### PROBLEM TO WORK ON
Exactly as written and without the pictures, output the entries below.

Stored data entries
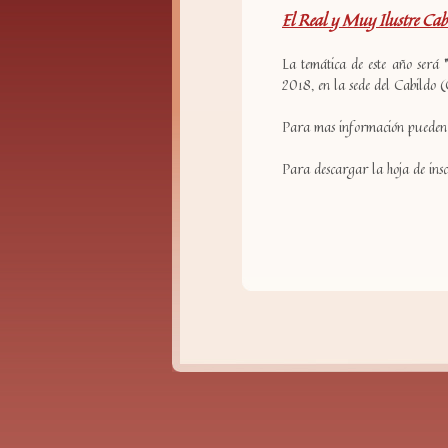
El Real y Muy Ilustre Cabi
La temática de este año será
2018, en la sede del Cabildo (C
Para mas información pueden c
Para descargar la hoja de inscr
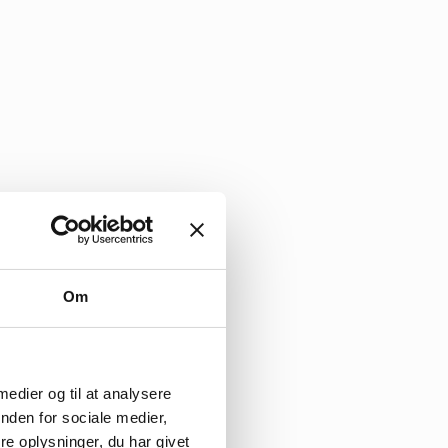
Om
 medier og til at analysere
nden for sociale medier,
e oplysninger, du har givet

### EXERCISE RESULT
El Real y Muy Ilustre Cabi
La temática de este año será
2018, en la sede del Cabildo (C
Para mas información pueden c
Para descargar la hoja de inscr
Om
 medier og til at analysere
nden for sociale medier,
e oplysninger, du har givet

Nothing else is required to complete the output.